| WHAT THIS TASK INVOLVES |
Although the data below contains pictures, output only the lines between those holding "23 / 7 / 2024" and "900mg Citrulline, Arginine", inclusive, exactly and without those pictures.

(Collected data)
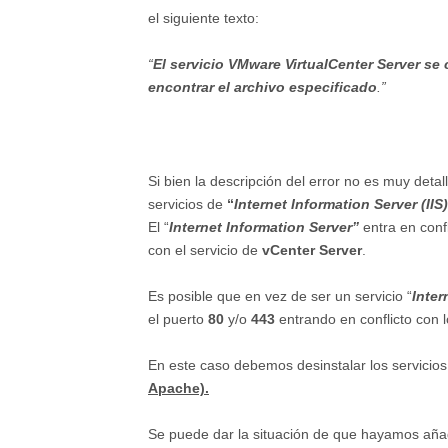
el siguiente texto:
“
El servicio VMware VirtualCenter Server se 
encontrar el archivo especificado
.”
Si bien la descripción del error no es muy deta
servicios de
“
Internet Information Server (IIS
El “
Internet Information Server”
entra en confl
con el servicio de
vCenter Server
.
Es posible que en vez de ser un servicio “
Inter
el puerto
80
y/o
443
entrando en conflicto con 
En este caso debemos desinstalar los servicios
Apache).
Se puede dar la situación de que hayamos añad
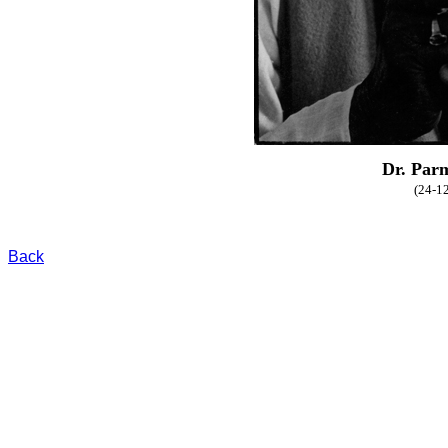
Dr. Par
(24-1
Back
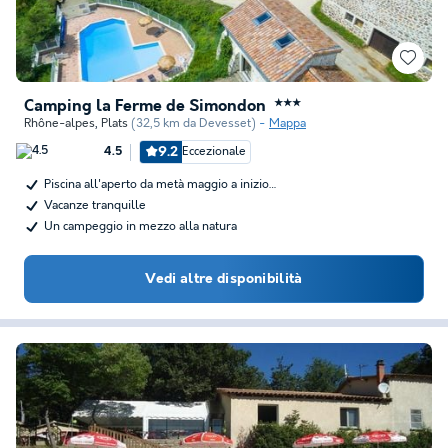
Camping la Ferme de Simondon
★★★
Rhône-alpes
,
Plats
(32,5 km da Devesset)
Mappa
9.2
Eccezionale
4.5
Piscina all'aperto da metà maggio a inizio…
Vacanze tranquille
Un campeggio in mezzo alla natura
Vedi altre disponibilità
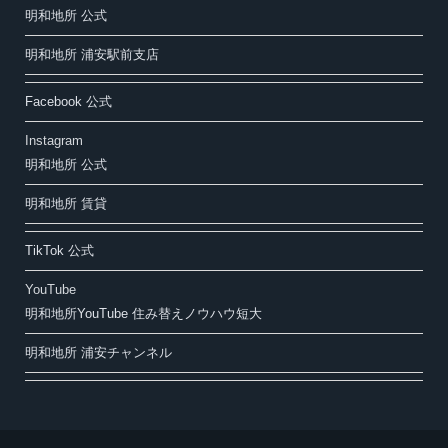
明和地所 公式
明和地所 浦安駅前支店
Facebook 公式
Instagram
明和地所 公式
明和地所 賃貸
TikTok 公式
YouTube
明和地所YouTube 住み替えノウハウ短大
明和地所 浦安チャンネル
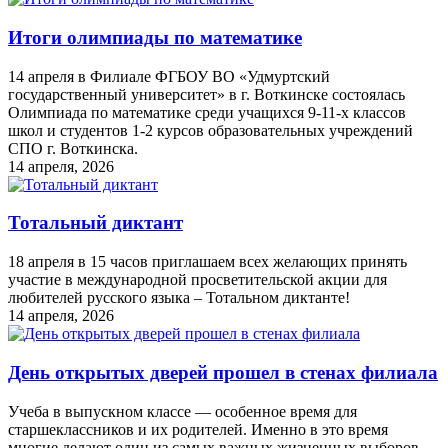
Итоги олимпиады по математике
14 апреля в Филиале ФГБОУ ВО «Удмуртский
государственный университет» в г. Воткинске состоялась
Олимпиада по математике среди учащихся 9-11-х классов
школ и студентов 1-2 курсов образовательных учреждений
СПО г. Воткинска.
14 апреля, 2026
Тотальный диктант
18 апреля в 15 часов приглашаем всех желающих принять
участие в международной просветительской акции для
любителей русского языка – Тотальном диктанте!
14 апреля, 2026
День открытых дверей прошел в стенах филиала
Учеба в выпускном классе — особенное время для
старшеклассников и их родителей. Именно в это время
многие делают один из самых важных жизненных выборов —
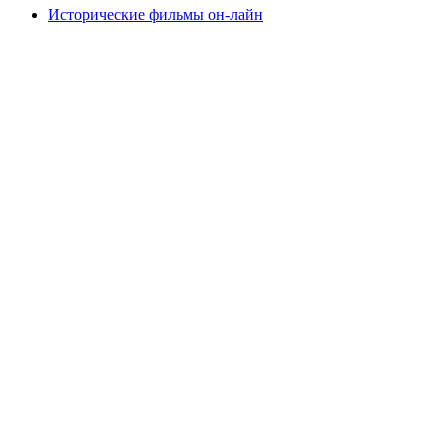
Исторические фильмы он-лайн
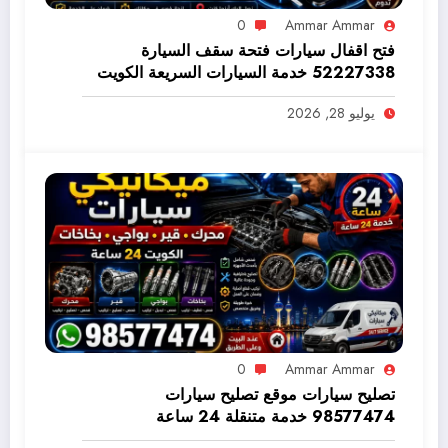
0
Ammar Ammar
فتح اقفال سيارات فتحة سقف السيارة
52227338 خدمة السيارات السريعة الكويت
98577474
يوليو 28, 2026
0
Ammar Ammar
تصليح سيارات موقع تصليح سيارات
98577474 خدمة متنقلة 24 ساعة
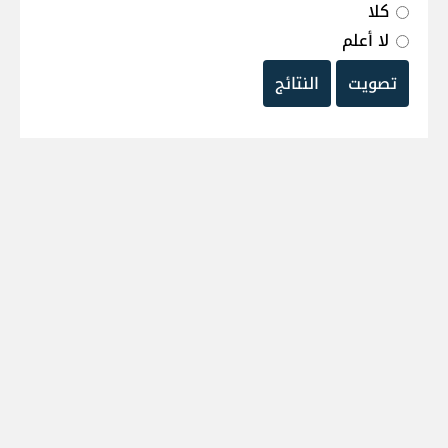
كلا
لا أعلم
تصويت
النتائج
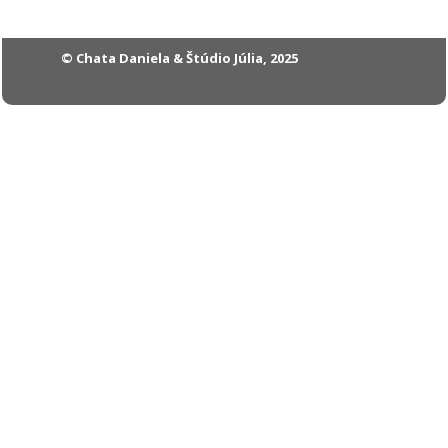
© Chata Daniela & Štúdio Júlia, 2025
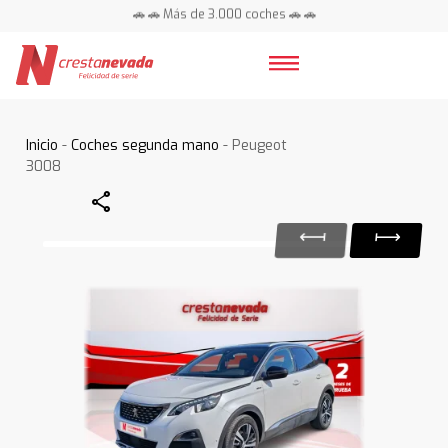
🚗 🚗 Más de 3.000 coches 🚗 🚗
📍 Centros en toda España ⭐
Inicio
-
Coches segunda mano
- Peugeot
3008
Share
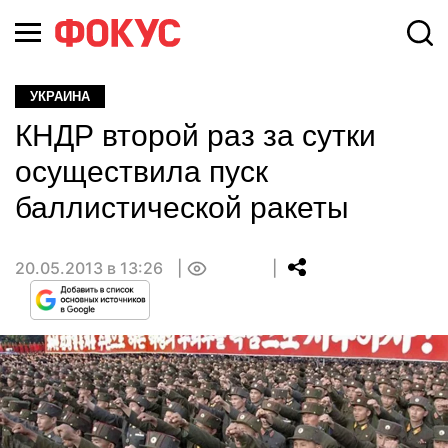
УКРАИНА
КНДР второй раз за сутки
осуществила пуск
баллистической ракеты
20.05.2013 в 13:26
0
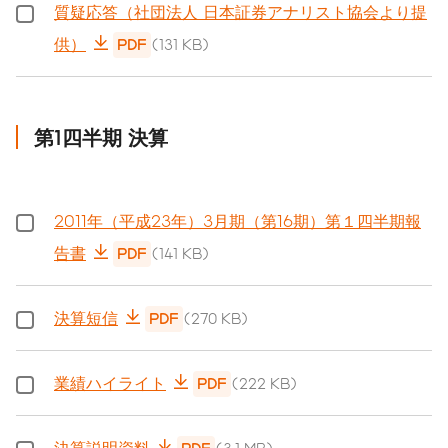
質疑応答（社団法人 日本証券アナリスト協会より提
供）
PDF
(131 KB)
第1四半期 決算
2011年（平成23年）3月期（第16期）第１四半期報
告書
PDF
(141 KB)
決算短信
PDF
(270 KB)
業績ハイライト
PDF
(222 KB)
決算説明資料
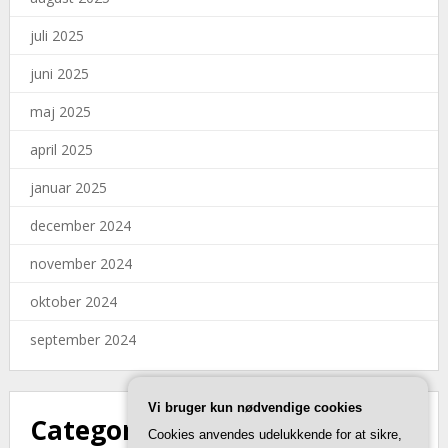
juli 2025
juni 2025
maj 2025
april 2025
januar 2025
december 2024
november 2024
oktober 2024
september 2024
Vi bruger kun nødvendige cookies
Categories
Cookies anvendes udelukkende for at sikre,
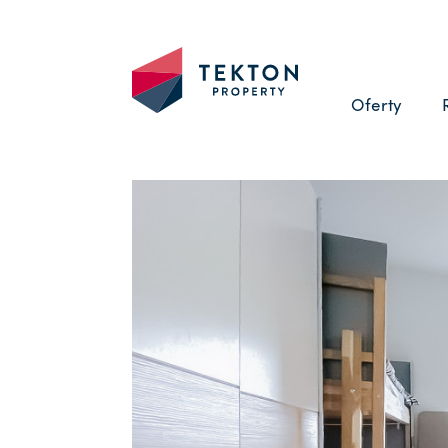
Oferty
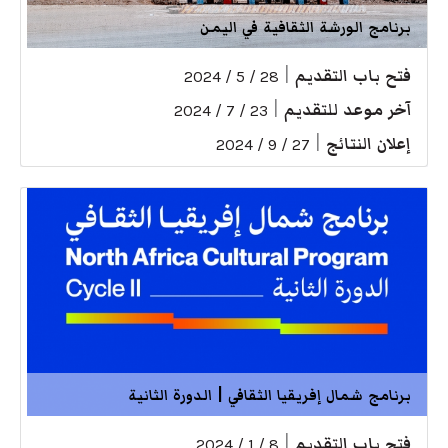
برنامج الورشة الثقافية في اليمن
فتح باب التقديم
|
28 / 5 / 2024
آخر موعد للتقديم
|
23 / 7 / 2024
إعلان النتائج
|
27 / 9 / 2024
برنامج شمال إفريقيا الثقافي | الدورة الثانية
فتح باب التقديم
|
8 / 1 / 2024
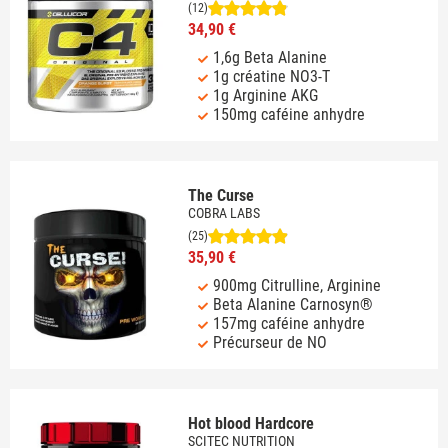
(12)
34,90 €
1,6g Beta Alanine
1g créatine NO3-T
1g Arginine AKG
150mg caféine anhydre
The Curse
COBRA LABS
(25)
35,90 €
900mg Citrulline, Arginine
Beta Alanine Carnosyn®
157mg caféine anhydre
Précurseur de NO
Hot blood Hardcore
SCITEC NUTRITION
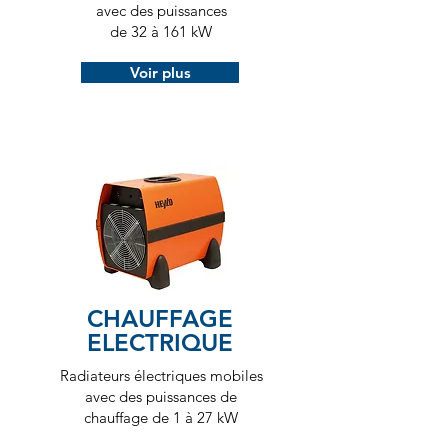
avec des puissances
de 32 à 161 kW
Voir plus
CHAUFFAGE
ELECTRIQUE
Radiateurs électriques mobiles
avec des puissances de
chauffage de 1 à 27 kW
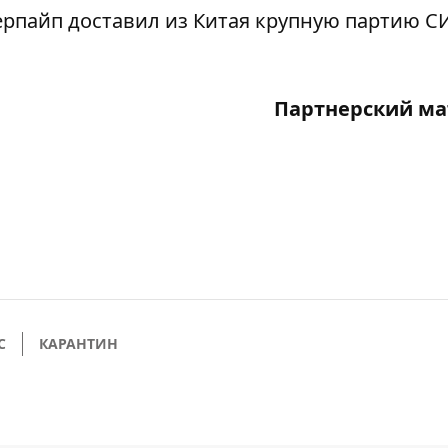
ерпайп доставил из Китая крупную партию СИ
Партнерский ма
С
КАРАНТИН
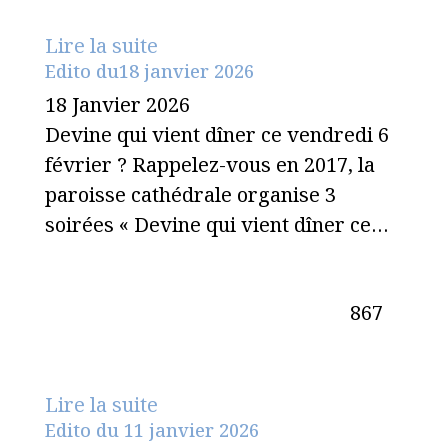
Lire la suite
Edito du18 janvier 2026
18 Janvier 2026
Devine qui vient dîner ce vendredi 6
février ? Rappelez-vous en 2017, la
paroisse cathédrale organise 3
soirées « Devine qui vient dîner ce…
867
Lire la suite
Edito du 11 janvier 2026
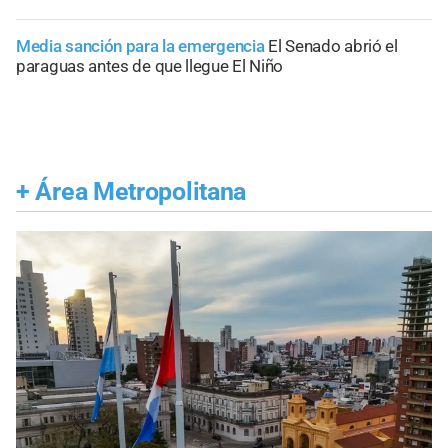
Media sanción para la emergencia
El Senado abrió el
paraguas antes de que llegue El Niño
+
Área Metropolitana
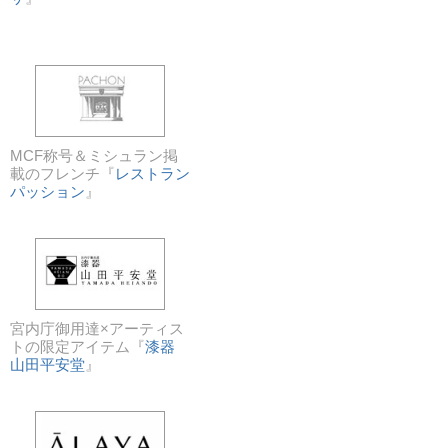
MCF称号＆ミシュラン掲
載のフレンチ『
レストラン
パッション
』
宮内庁御用達×アーティス
トの限定アイテム『
漆器
山田平安堂
』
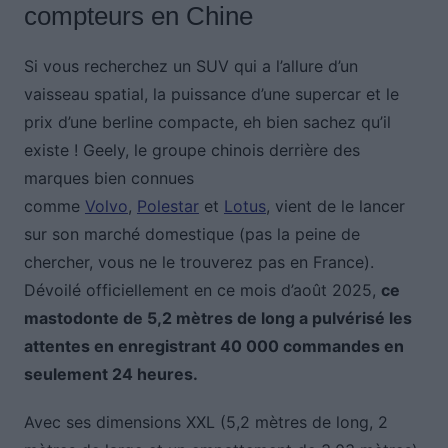
compteurs en Chine
Si vous recherchez un SUV qui a l’allure d’un
vaisseau spatial, la puissance d’une supercar et le
prix d’une berline compacte, eh bien sachez qu’il
existe ! Geely, le groupe chinois derrière des
marques bien connues
comme
Volvo
,
Polestar
et
Lotus
, vient de le lancer
sur son marché domestique (pas la peine de
chercher, vous ne le trouverez pas en France).
Dévoilé officiellement en ce mois d’août 2025,
ce
mastodonte de 5,2 mètres de long a pulvérisé les
attentes en enregistrant 40 000 commandes en
seulement 24 heures.
Avec ses dimensions XXL (5,2 mètres de long, 2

| OUTPUT BELOW |
23 / 7 / 2024
إعلان النتائج
|
27 / 9 / 2024
برنامج شمال إفريقيا الثقافي | الدورة الثانية
فتح باب التقديم
|
8 / 1 / 2024
(12)
34,90 €
1,6g Beta Alanine
1g créatine NO3-T
1g Arginine AKG
150mg caféine anhydre
The Curse
COBRA LABS
(25)
35,90 €
900mg Citrulline, Arginine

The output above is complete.